Anesth Analg 2003;97:1119-1126
© 2003 International Anesthesia Research Society
ECONOMICS, EDUCATION, AND HEALTH SYSTEMS RESEARCH
Use of Operating Room Information System Data to Predict the Impact of Reducing Turnover Times on Staffing Costs
Franklin Dexter, MD PhD*,
Amr E. Abouleish, MD MBA ,
Richard H. Epstein, MD ,
Charles W. Whitten, MD||, and
David A. Lubarsky, MD MBA¶
*Division of Management Consulting, Department of Anesthesia, University of Iowa, Iowa City;
Department of Anesthesiology, University of Texas Medical Branch, Galveston;
Department of Anesthesiology, Jefferson Medical College, Philadelphia; Medical Data Applications, Ltd., Jenkintown, Pennsylvania;
||Department of Anesthesiology and Pain Medicine, University of Texas Southwestern Medical Center, Dallas; and
¶Department of Anesthesiology, Perioperative Medicine, and Pain Management and School of Business, University of Miami, Florida
Address correspondence and reprint requests to Franklin Dexter, Division of Management Consulting, Department of Anesthesia, University of Iowa, Iowa City, IA 52242. Address e-mail to Franklin-Dexter{at}UIowa.edu
Potential benefits to reducing turnover times are both quantitative (e.g., complete more cases and reduce staffing costs) and qualitative (e.g., improve professional satisfaction). Analyses have shown the quantitative arguments to be unsound except for reducing staffing costs. We describe a methodology by which each surgical suite can use its own numbers to calculate its individual potential reduction in staffing costs from reducing its turnover times. Calculations estimate optimal allocated operating room (OR) time (based on maximizing OR efficiency) before and after reducing the maximum and average turnover times. At four academic tertiary hospitals, reductions in average turnover times of 3 to 9 min would result in 0.8% to 1.8% reductions in staffing cost. Reductions in average turnover times of 10 to 19 min would result in 2.5% to 4.0% reductions in staffing costs. These reductions in staffing cost are achieved predominantly by reducing allocated OR time, not by reducing the hours that staff work late. Heads of anesthesiology groups often serve on OR committees that are fixated on turnover times. Rather than having to argue based on scientific studies, this methodology provides the ability to show the specific quantitative effects (small decreases in staffing costs and allocated OR time) of reducing turnover time using a surgical suites own data.

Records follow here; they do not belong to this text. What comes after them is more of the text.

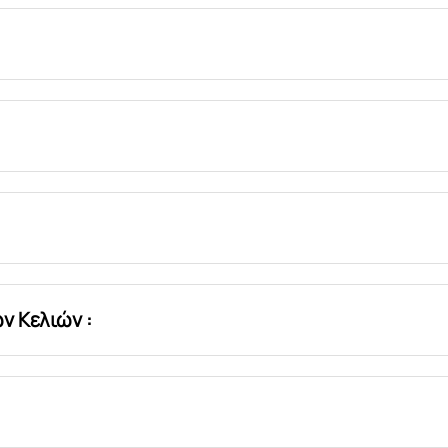
ν Κελιών :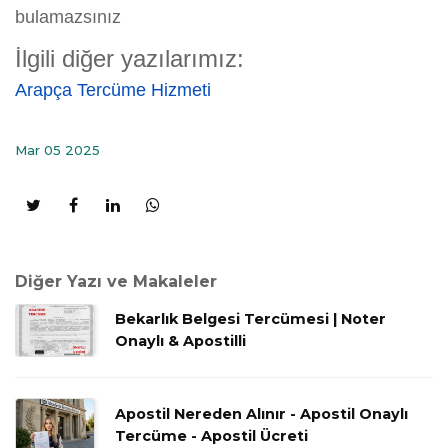
bulamazsınız
İlgili diğer yazılarımız:
Arapça Tercüme Hizmeti
Mar 05 2025
Diğer Yazı ve Makaleler
Bekarlık Belgesi Tercümesi | Noter
Onaylı & Apostilli
Apostil Nereden Alınır - Apostil Onaylı
Tercüme - Apostil Ücreti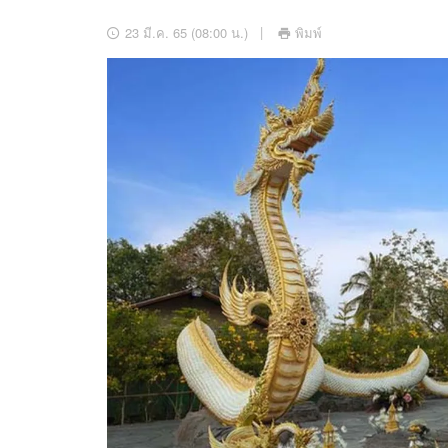
อัปเดตจีน
23 มี.ค. 65 (08:00 น.)
พิมพ์
เช็กข่าวชัวร์
ติดตามสนุกโซเชี
ดาวน์โหลดสนุกแอปฟรี
สงวนลิขสิทธิ์ ©
2569
บริษัท อิมเมจ ฟิวเจอร์ (ประเทศไทย) จำกัด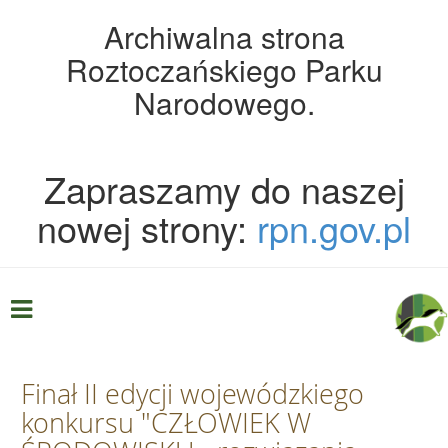
Archiwalna strona
Roztoczańskiego Parku
Narodowego.
Zapraszamy do naszej
nowej strony:
rpn.gov.pl
Finał II edycji wojewódzkiego
konkursu "CZŁOWIEK W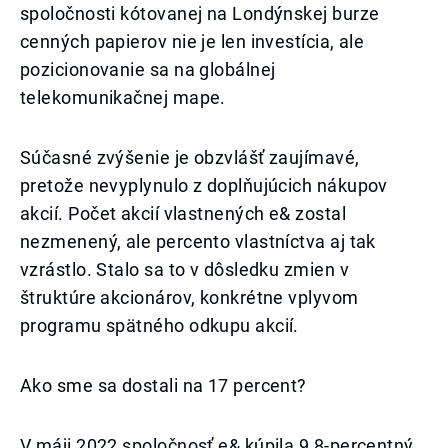
spoločnosti kótovanej na Londýnskej burze
cenných papierov nie je len investícia, ale
pozicionovanie sa na globálnej
telekomunikačnej mape.
Súčasné zvýšenie je obzvlášť zaujímavé,
pretože nevyplynulo z doplňujúcich nákupov
akcií. Počet akcií vlastnených e& zostal
nezmenený, ale percento vlastníctva aj tak
vzrástlo. Stalo sa to v dôsledku zmien v
štruktúre akcionárov, konkrétne vplyvom
programu spätného odkupu akcií.
Ako sme sa dostali na 17 percent?
V máji 2022 spoločnosť e& kúpila 9,8-percentný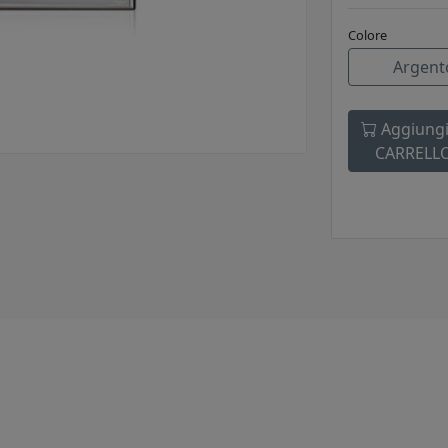
Colore
Argent
Aggiungi
CARRELL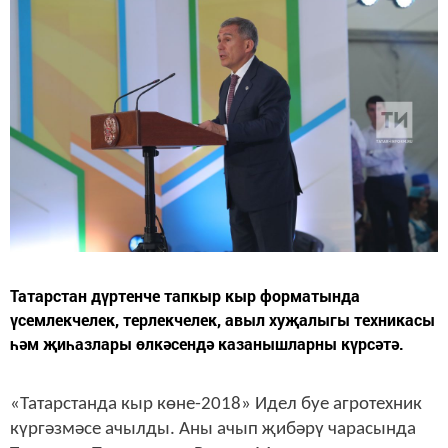
Татарстан дүртенче тапкыр кыр форматында
үсемлекчелек, терлекчелек, авыл хуҗалыгы техникасы
һәм җиһазлары өлкәсендә казанышларны күрсәтә.
«Татарстанда кыр көне-2018» Идел буе агротехник
күргәзмәсе ачылды. Аны ачып җибәрү чарасында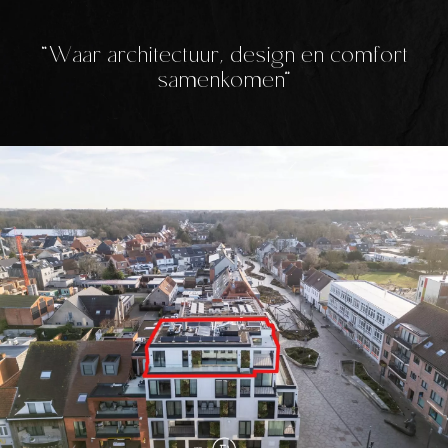
Waar architectuur, design en comfort
samenkomen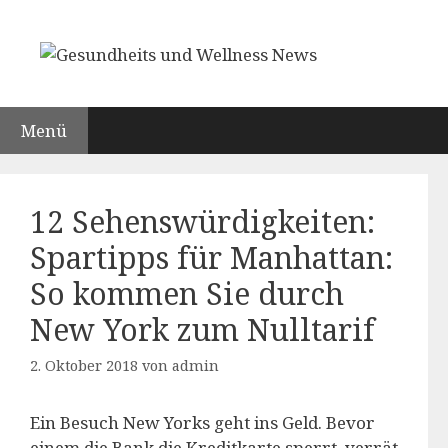
Zum
Inhalt
springen
Menü
12 Sehenswürdigkeiten:
Spartipps für Manhattan:
So kommen Sie durch
New York zum Nulltarif
2. Oktober 2018
von
admin
Ein Besuch New Yorks geht ins Geld. Bevor
einem die Bank die Kreditkarte sperrt, verrät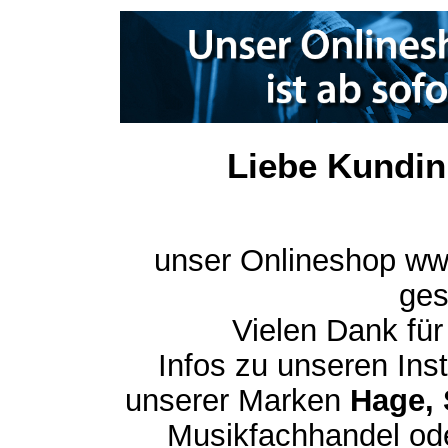
Liebe Kundin
unser Onlineshop ww
ges
Vielen Dank für
Infos zu unseren In
unserer Marken
Hage, 
Musikfachhandel ode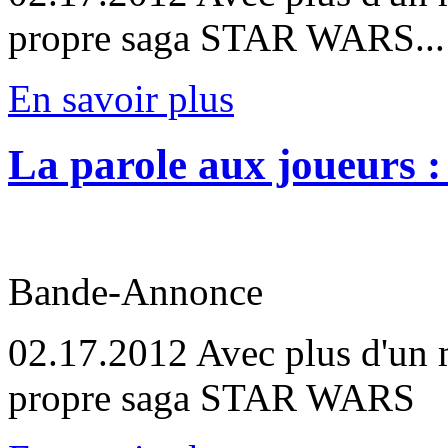
propre saga STAR WARS...
En savoir plus
La parole aux joueurs : 
Bande-Annonce
02.17.2012
Avec plus d'un m
propre saga STAR WARS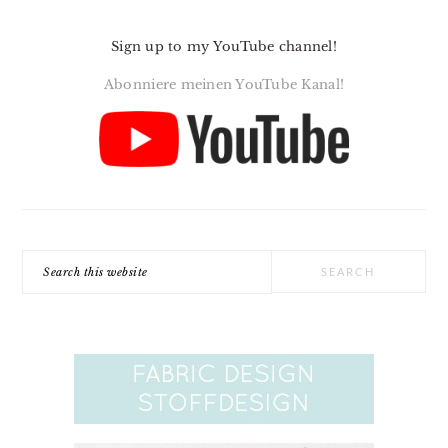
Sign up to my YouTube channel!
Abonniere meinen YouTube Kanal!
Search
this
website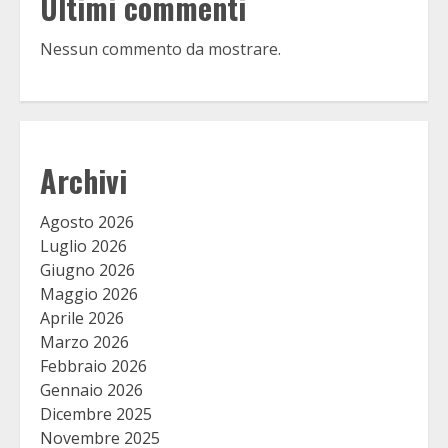
Ultimi commenti
Nessun commento da mostrare.
Archivi
Agosto 2026
Luglio 2026
Giugno 2026
Maggio 2026
Aprile 2026
Marzo 2026
Febbraio 2026
Gennaio 2026
Dicembre 2025
Novembre 2025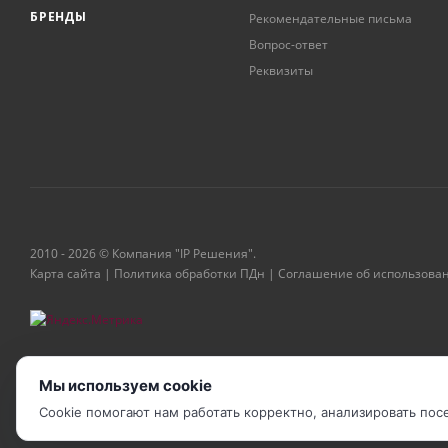
БРЕНДЫ
Рекомендательные письма
Вопрос-ответ
Реквизиты
2010 - 2026 © Компания "IP Решения".
Карта сайта
|
Политика обработки ПДн
|
Соглашение об использова
Мы используем cookie
Cookie помогают нам работать корректно, анализировать по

IMPLICATIONS: Many anesthesiologists work at hospitals where surgeons and/or operating room (OR) committees focus repeatedly on turnover time reduction. We developed a methodology by which the reductions in staffing cost as a result of turnover time reduction can be calculated for each facility using its own data. Staffing cost reductions are generally very small and would be achieved predominantly by reducing allocated OR time to the surgeons.